Reproduce from the records below, with no pictures, exactly the lines between the one containing "Vicki響片訓練課程 (1005, 810)" and the one containing "Bring me back home", inclusive.

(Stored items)
- - -
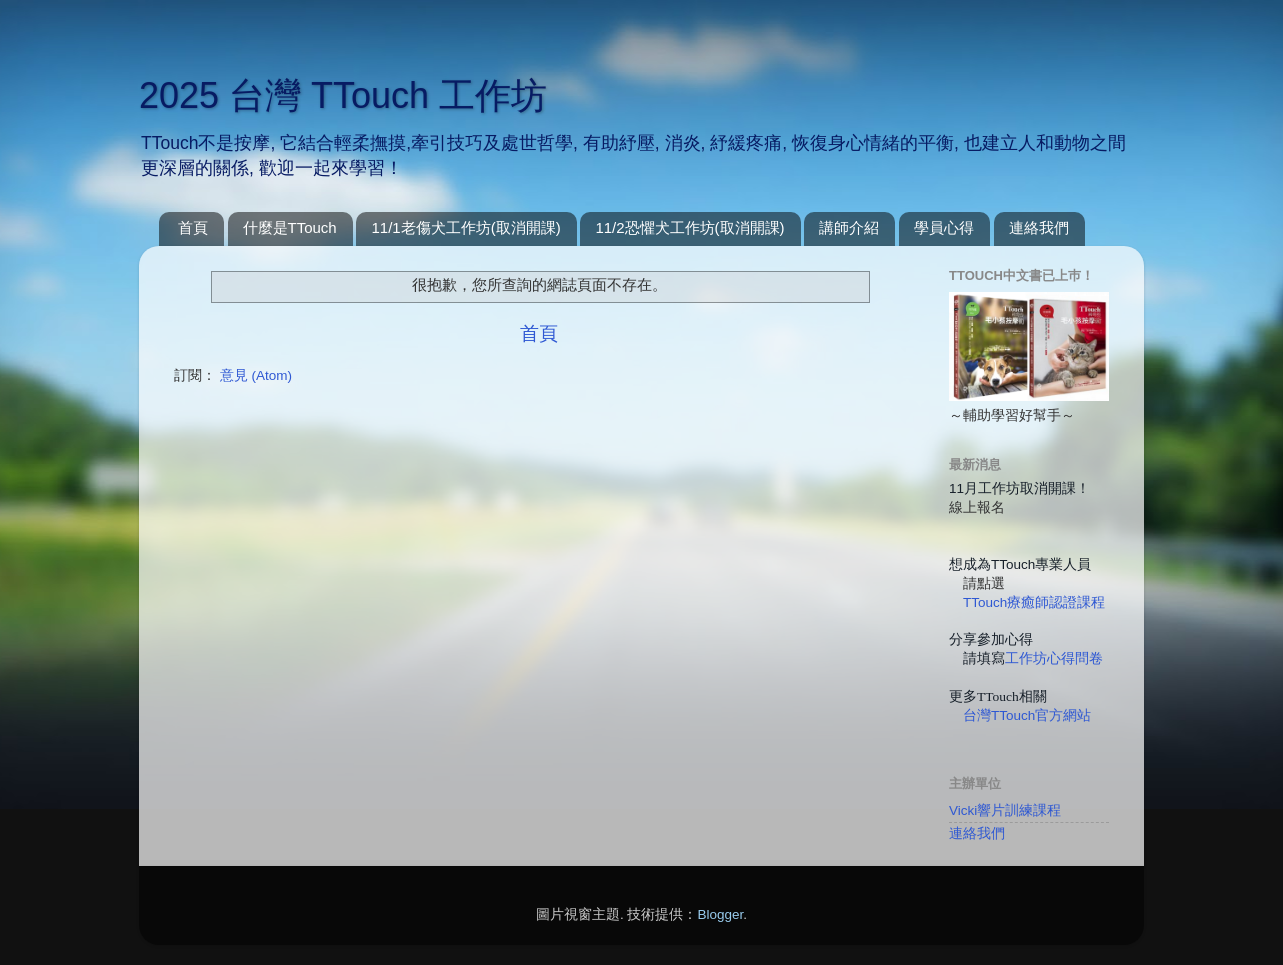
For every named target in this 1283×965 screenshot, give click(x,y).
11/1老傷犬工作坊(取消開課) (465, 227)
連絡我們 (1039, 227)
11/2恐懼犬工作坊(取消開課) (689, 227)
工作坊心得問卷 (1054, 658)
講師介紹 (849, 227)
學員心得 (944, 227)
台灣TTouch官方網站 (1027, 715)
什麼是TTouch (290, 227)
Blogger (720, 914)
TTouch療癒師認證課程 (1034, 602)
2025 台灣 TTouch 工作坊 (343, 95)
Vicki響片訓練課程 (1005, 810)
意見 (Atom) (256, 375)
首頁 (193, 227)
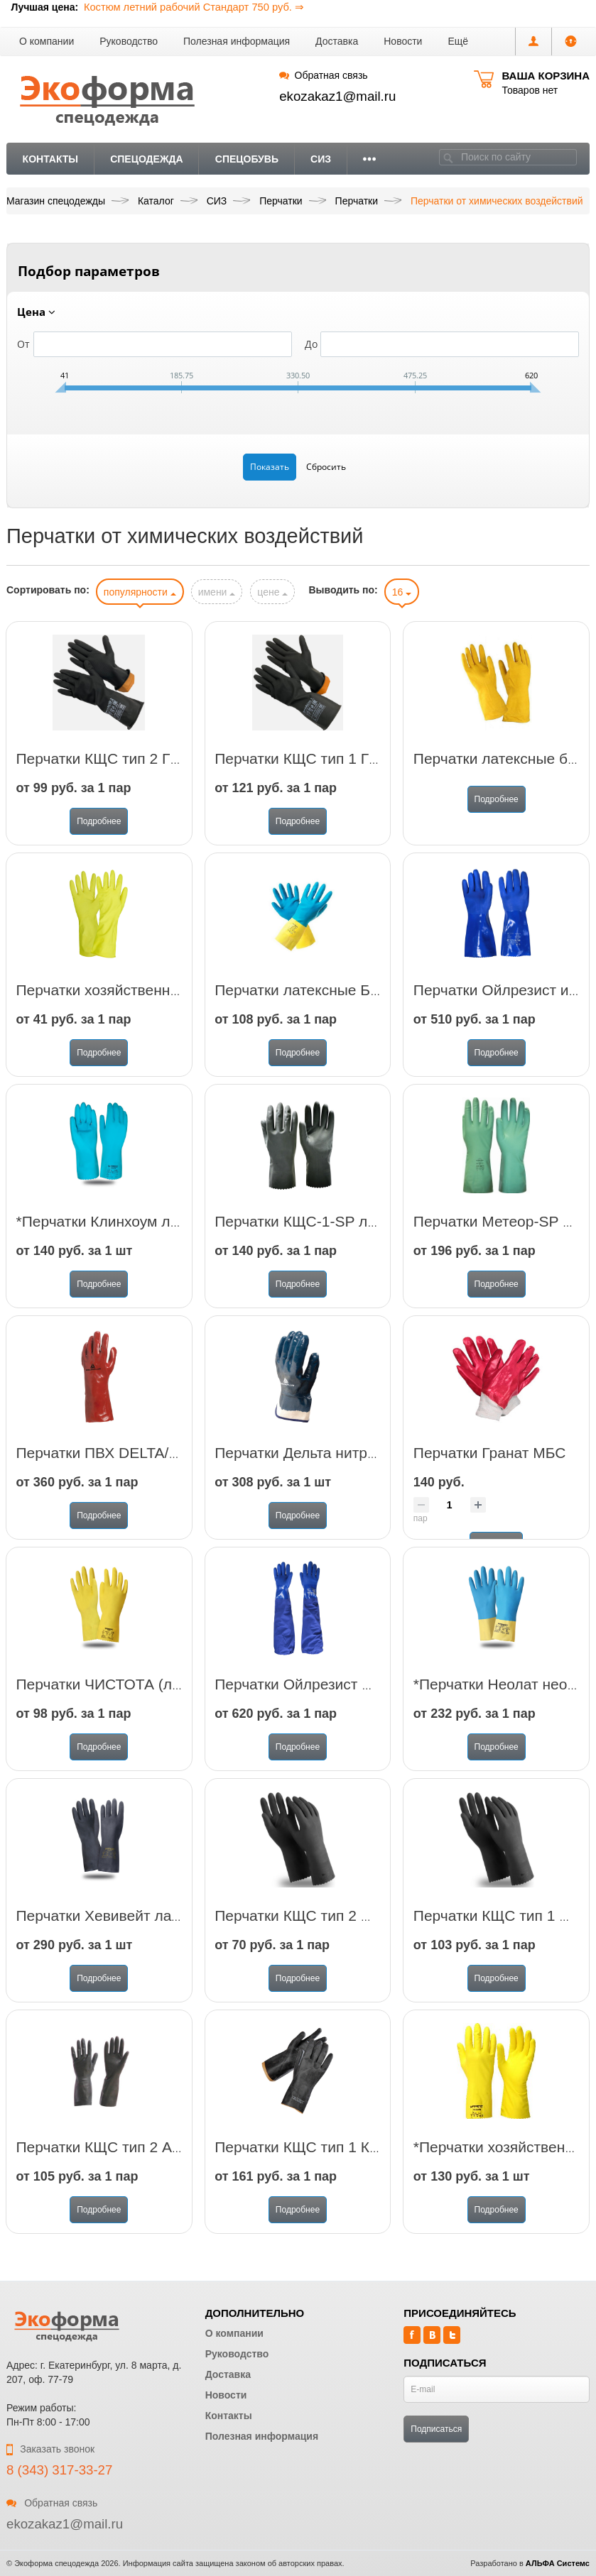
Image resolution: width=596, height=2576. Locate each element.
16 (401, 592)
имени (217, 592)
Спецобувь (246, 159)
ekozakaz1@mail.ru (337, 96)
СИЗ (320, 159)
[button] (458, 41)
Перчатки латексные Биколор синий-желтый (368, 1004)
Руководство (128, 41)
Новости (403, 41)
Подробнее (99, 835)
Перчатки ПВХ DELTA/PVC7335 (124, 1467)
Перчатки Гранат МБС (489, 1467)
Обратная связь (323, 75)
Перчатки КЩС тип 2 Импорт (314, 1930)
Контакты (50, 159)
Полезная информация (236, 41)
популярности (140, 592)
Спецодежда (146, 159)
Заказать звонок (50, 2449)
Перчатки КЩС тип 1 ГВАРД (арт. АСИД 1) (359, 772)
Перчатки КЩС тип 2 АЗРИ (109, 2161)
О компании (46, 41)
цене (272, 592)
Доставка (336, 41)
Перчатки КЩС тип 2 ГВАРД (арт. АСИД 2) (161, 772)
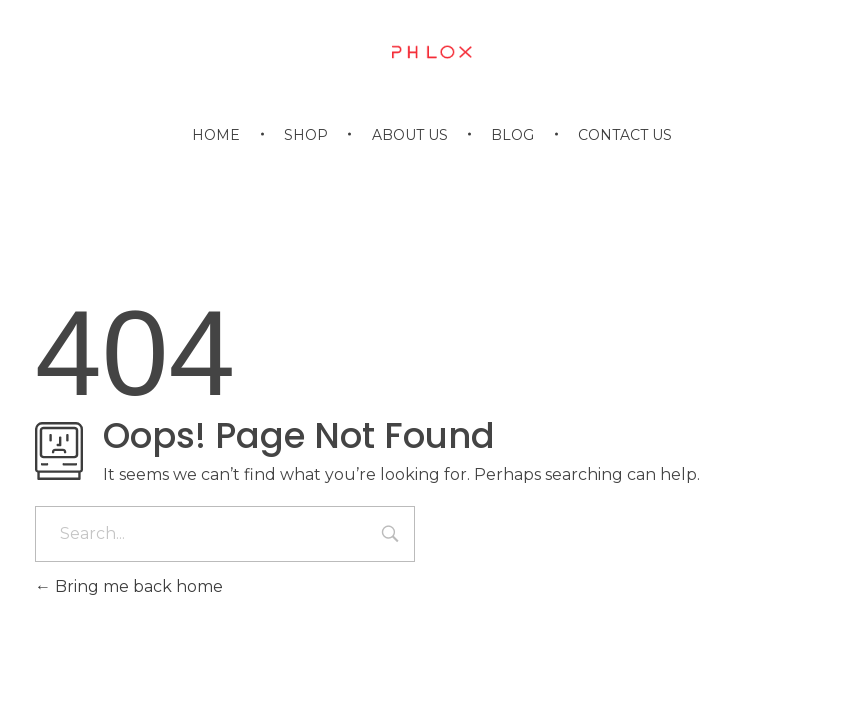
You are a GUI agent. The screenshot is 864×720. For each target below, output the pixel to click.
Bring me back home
- - -
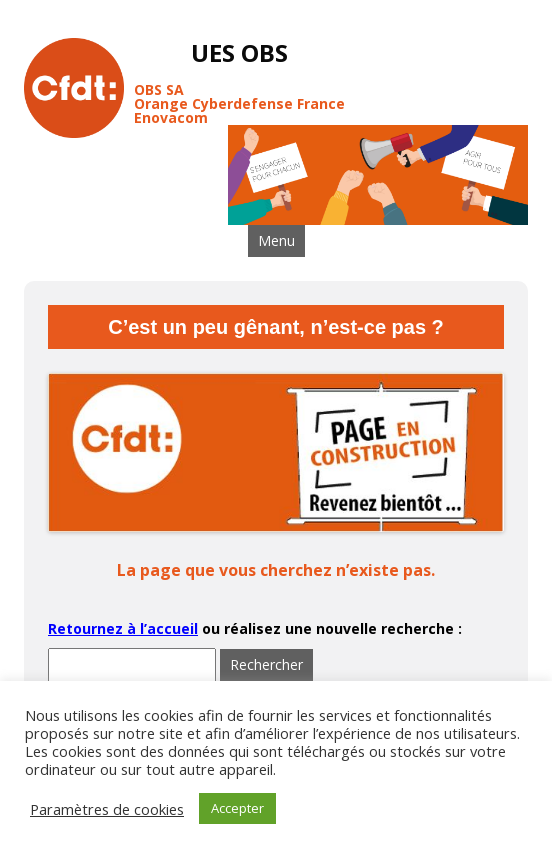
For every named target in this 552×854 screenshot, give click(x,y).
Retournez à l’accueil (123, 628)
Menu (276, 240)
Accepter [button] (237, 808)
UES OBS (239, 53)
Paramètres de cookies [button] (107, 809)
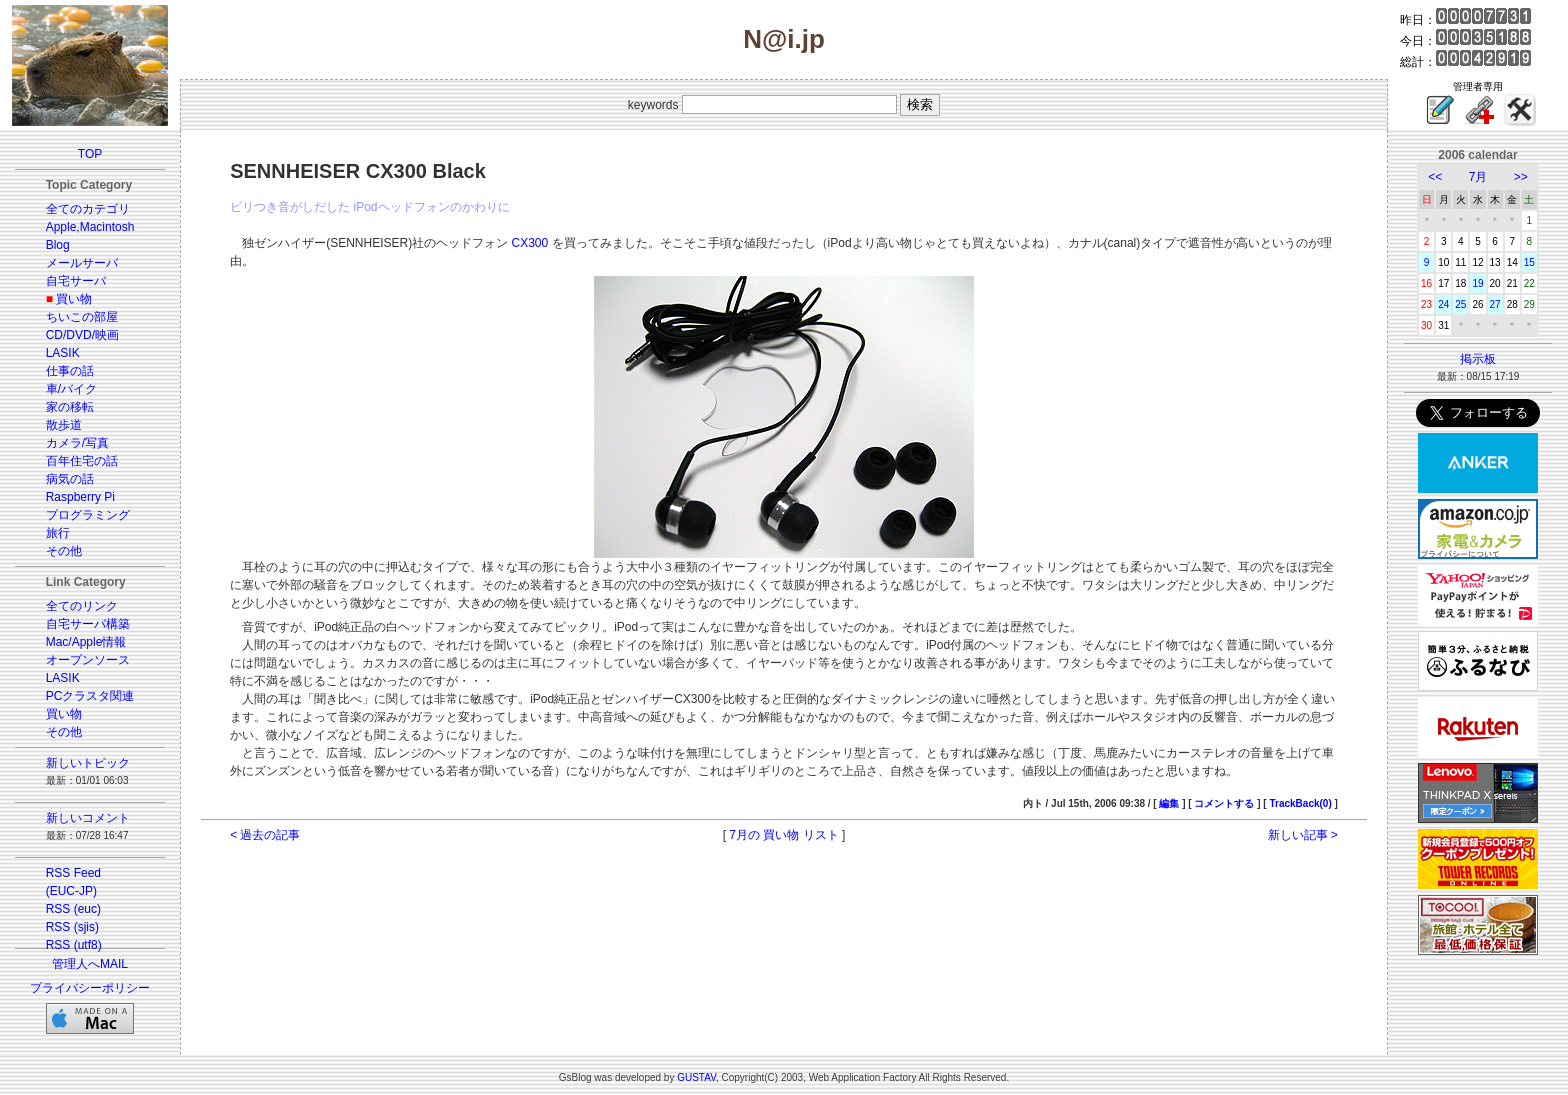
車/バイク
- - -
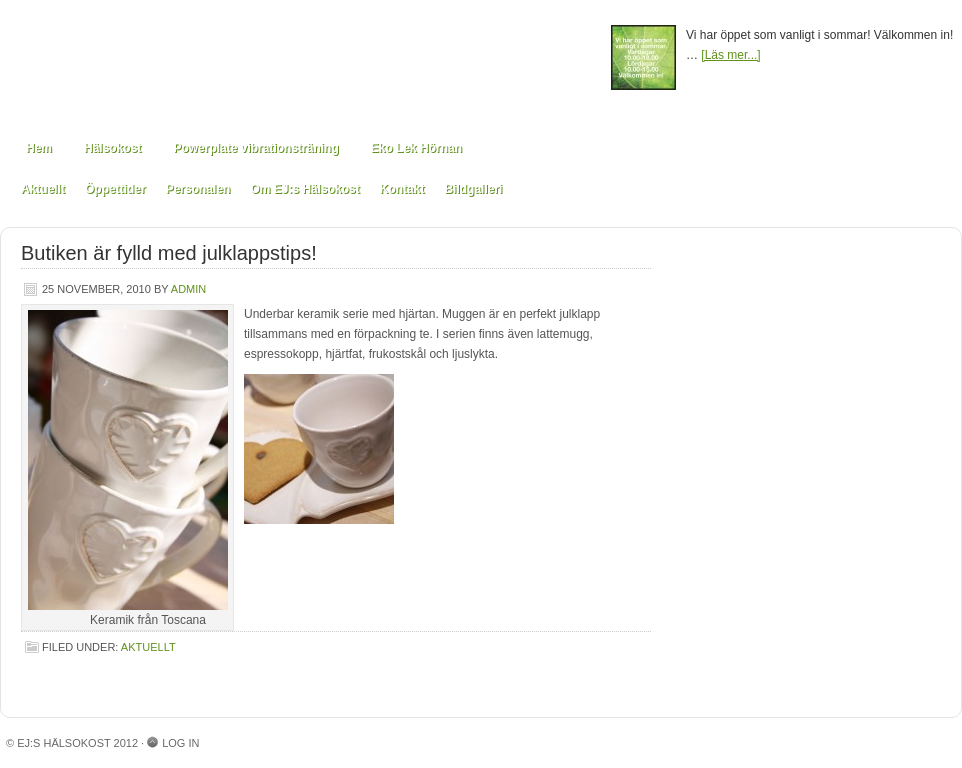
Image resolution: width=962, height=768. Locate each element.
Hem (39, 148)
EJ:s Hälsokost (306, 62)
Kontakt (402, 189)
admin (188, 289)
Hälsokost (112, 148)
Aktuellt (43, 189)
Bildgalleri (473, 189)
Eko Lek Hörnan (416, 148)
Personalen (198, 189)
- - -
THE ANSWER:
Vicki響片訓練課程 (1005, 810)
意見 (Atom) (256, 375)
首頁 (193, 227)
Image resolution: width=596, height=2576. Locate each element.
16 (401, 592)
имени (217, 592)
Спецобувь (246, 159)
ekozakaz1@mail.ru (337, 96)
СИЗ (320, 159)
[button] (458, 41)
Перчатки латексные Биколор синий-желтый (368, 1004)
Руководство (128, 41)
Новости (403, 41)
Подробнее (99, 835)
Перчатки ПВХ DELTA/PVC7335 (124, 1467)
Перчатки Гранат МБС (489, 1467)
Обратная связь (323, 75)
Перчатки КЩС тип 2 Импорт (314, 1930)
Контакты (50, 159)
Полезная информация (236, 41)
популярности (140, 592)
Спецодежда (146, 159)
Заказать звонок (50, 2449)
Перчатки КЩС тип 1 ГВАРД (арт. АСИД 1) (359, 772)
Перчатки КЩС тип 2 АЗРИ (109, 2161)
О компании (46, 41)
цене (272, 592)
Доставка (336, 41)
Перчатки КЩС тип 2 ГВАРД (арт. АСИД 2) (161, 772)
You are a GUI agent. The screenshot is 864×720. For each target below, output the pixel to click.
Bring me back home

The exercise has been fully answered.